* _Instructions for the task_: Find the lines holding the string "have" in the data, then copy all of them.

▬▬▬

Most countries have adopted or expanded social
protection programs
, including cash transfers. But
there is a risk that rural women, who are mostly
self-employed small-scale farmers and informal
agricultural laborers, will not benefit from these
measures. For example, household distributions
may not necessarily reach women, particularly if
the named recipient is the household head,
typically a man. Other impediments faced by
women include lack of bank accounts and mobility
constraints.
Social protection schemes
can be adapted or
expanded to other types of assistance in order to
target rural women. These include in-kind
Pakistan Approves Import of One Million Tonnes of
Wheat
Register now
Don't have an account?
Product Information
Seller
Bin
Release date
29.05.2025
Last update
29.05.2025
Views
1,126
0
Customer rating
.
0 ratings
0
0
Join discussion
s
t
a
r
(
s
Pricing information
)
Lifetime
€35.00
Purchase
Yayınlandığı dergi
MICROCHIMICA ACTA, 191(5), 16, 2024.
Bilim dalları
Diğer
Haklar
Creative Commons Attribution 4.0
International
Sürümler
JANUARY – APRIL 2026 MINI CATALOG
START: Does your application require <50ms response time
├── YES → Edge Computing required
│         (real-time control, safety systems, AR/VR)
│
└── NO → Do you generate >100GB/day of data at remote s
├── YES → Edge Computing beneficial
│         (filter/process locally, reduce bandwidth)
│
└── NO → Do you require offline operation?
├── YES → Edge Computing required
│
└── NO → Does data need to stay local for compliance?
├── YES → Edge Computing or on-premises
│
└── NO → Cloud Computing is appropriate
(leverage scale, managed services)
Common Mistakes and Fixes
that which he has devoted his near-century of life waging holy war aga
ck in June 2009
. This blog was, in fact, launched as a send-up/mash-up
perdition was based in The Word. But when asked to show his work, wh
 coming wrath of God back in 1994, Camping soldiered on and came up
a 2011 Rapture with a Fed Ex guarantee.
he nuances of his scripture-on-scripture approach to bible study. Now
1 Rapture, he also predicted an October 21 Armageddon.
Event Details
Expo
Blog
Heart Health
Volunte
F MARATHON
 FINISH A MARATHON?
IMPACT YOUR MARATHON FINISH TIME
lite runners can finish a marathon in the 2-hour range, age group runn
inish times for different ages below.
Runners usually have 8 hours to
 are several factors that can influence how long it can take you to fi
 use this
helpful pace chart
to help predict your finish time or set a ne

▬▬▬

* _Written solution_:
Most countries have adopted or expanded social
Don't have an account?
Runners usually have 8 hours to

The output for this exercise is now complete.